The views expressed by contributors are their own and not the view of The Hill

What will it take to secure AI models? Breaking them.

by John Dwyer, opinion contributor - 09/08/23 11:00 AM ET

Photo illustration showing ChatGPT and OpenAI research laboratory logo and inscription on a mobile phone smartphone screen (Nicolas Economou/NurPhoto via Getty Images)

If you’re wondering why legislators and businesses alike have trust issues when it comes to the notion of secure artificial intelligence, consider this: In the past five months alone, we’ve witnessed high-profile Senate hearings on AI oversight, nearly 2,500 hackers attacking large language models at once and a subscription-based malicious AI chatbot released on the dark web.

Need I say more?

Rarely is a technology under the magnifying glass of scrutiny to the extent AI is. But while many view this as a reason for gloom and distrust, I would argue that it is actually why we’re better positioned to deliver secure AI than many think. Understanding the various ways AI models can break isn’t cause for alarm, it’s knowledge that drives mitigative action and preparedness.

Every innovation needs to be approached from a position of responsibility and conservatism — AI too. Not because artificial intelligence means artificial overlords are bound to take over, but because when we’re introduced to any new technology, we don’t know what we don’t know. And what you don’t know, you won’t inherently trust.

Just think back to the early days of the internet — organizations didn’t immediately embrace it, let alone make their businesses dependent on it. Trust takes time, yet in this case, amid nations’ global sprint to establish an AI lead, time is of the essence.

That urgency has instigated a first-of-its-kind crowdsourced security think tank — uniting scientists, hackers, policymakers, developers and so on in a quest to secure AI. Security is not an afterthought but the starting line of a global AI race.

That pressure to secure AI is founded on high stakes. The touchpoints between AI and our lives are very intimate — whether that’s driving a car, climate change advancements or helping manage our food supply. Naturally, the slightest possibility that any of these activities could be manipulated is going to be met with an unwavering response from regulators.

That’s why we must break AI apart. In security, to protect a system — whether software or hardware — we often tear it down. We figure out exactly how it works but also what other functions we can make the system do that it wasn’t intended to. For example, through security testing, we discovered that there are ways to get a train to derail from its tracks. That know-how allowed us to create preventative ways to stop it from happening in a real-world instance. Same with ATM machines ejecting unsolicited cash. And so forth.

The same approach applies to AI models.

Just last month, IBM (I am head of research for IBM X-Force) illustrated how an attacker could hypnotize large language models like ChatGPT to serve malicious purposes without requiring technical tactics, like exploiting a vulnerability, but rather simple use of English prompts. From leaking confidential financial information and personally identifiable information to writing vulnerable and even malicious code, the test uncovered an entirely new dimension to language learning models as an attack surface. We are now aware of this risk and can create appropriate mitigation practices for it before adversaries are able to materially capitalize on it and scale.

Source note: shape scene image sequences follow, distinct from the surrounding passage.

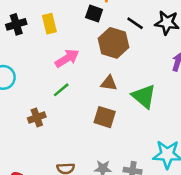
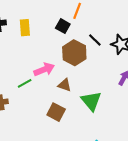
pink arrow: (67, 58) -> (44, 69), moved

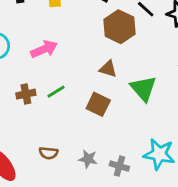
pink arrow: (44, 69) -> (44, 49), moved
green line: (25, 83) -> (56, 92), moved

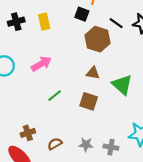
brown cross: (26, 94) -> (28, 133), moved
brown semicircle: (48, 153) -> (55, 144), turned 152

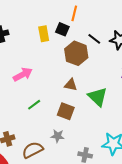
yellow rectangle: (44, 22) -> (44, 34), moved
brown semicircle: (55, 144) -> (33, 150), size x1.5
gray star: (86, 145) -> (58, 136), moved

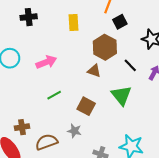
black square: (62, 29) -> (120, 22), moved, turned 32
black line: (94, 39) -> (130, 65), moved
brown triangle: (71, 85) -> (94, 71), moved

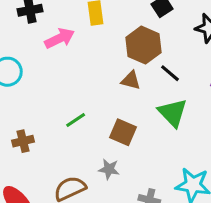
pink arrow: (46, 62) -> (60, 38), moved
black line: (130, 65) -> (170, 73), moved
brown cross: (22, 127) -> (23, 141), moved

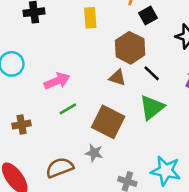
pink arrow: (60, 38) -> (57, 81), moved
green triangle: (173, 113) -> (152, 107), turned 32
brown square: (123, 132) -> (108, 122), size x1.4

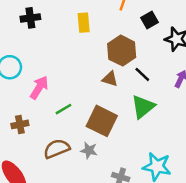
black square: (148, 16) -> (149, 20), moved
pink arrow: (57, 81) -> (39, 88), moved, turned -35
brown semicircle: (60, 168) -> (57, 149), moved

Shortly after, with the Biden-Harris administration’s support, thousands of offensive security professionals gathered in Las Vegas to attack multiple popular large language models in a bid to discover flaws and exploitable vulnerabilities that could serve malicious objectives or that could otherwise produce unreliable results, like bad math. Each of those “fire drills” were assessed and are being addressed before they could manifest into active threats.

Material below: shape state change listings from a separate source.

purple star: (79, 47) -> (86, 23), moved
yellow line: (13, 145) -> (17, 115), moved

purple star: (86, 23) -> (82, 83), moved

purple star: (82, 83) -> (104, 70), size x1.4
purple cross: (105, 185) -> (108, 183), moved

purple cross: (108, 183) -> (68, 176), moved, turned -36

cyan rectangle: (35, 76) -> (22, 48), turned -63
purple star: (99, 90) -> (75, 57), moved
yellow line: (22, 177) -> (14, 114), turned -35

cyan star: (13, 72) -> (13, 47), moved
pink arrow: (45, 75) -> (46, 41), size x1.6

Risk varies depending on the implementation of AI models which is why by “breaking” AI models we can better understand, assess and clearly define the various levels of risk that governments and businesses alike need to manage — and even establish precise rules to govern harmful uses of AI. Looking at AI through the adversarial lens will help us not only determine where and how models are most “attackable,” but what newfound objectives attackers could pursue.

However, security for AI is broader than the AI itself. It’s not limited solely to ensuring that the usage and the underlying data are secure — though that is undoubtedly essential. The broader infrastructure surrounding AI models needs to be viewed as AI’s defense mechanism. And therein lies another industry advantage — placing security and privacy guardrails across the broader IT infrastructure to safeguard AI is an area in which we have deep knowledge and expertise. We have the tools to do this. We have the governance and compliance know-how to enforce.

It’s clear that with AI, the threat model has now changed — nations and businesses need to adapt to that. But much of the fear around overhyped threats and risks AI poses stems from a lack of understanding of how AI models are constructed and how they’re embedded across the enterprise stack.

It’s incumbent on the industry to collectively help governments, policymakers and business leaders understand AI as a whole; not simply how they can benefit from its outcomes but how AI actually functions and is embedded into an IT infrastructure. Only then can we establish a pragmatic understanding of AI risks and their manageability.

Secure AI is not a pipe dream — it’s a tangible benchmark with clear guidelines. And that was made possible by breaking the precise thing we’re trying to secure.

John Dwyer is head of research for IBM X-Force.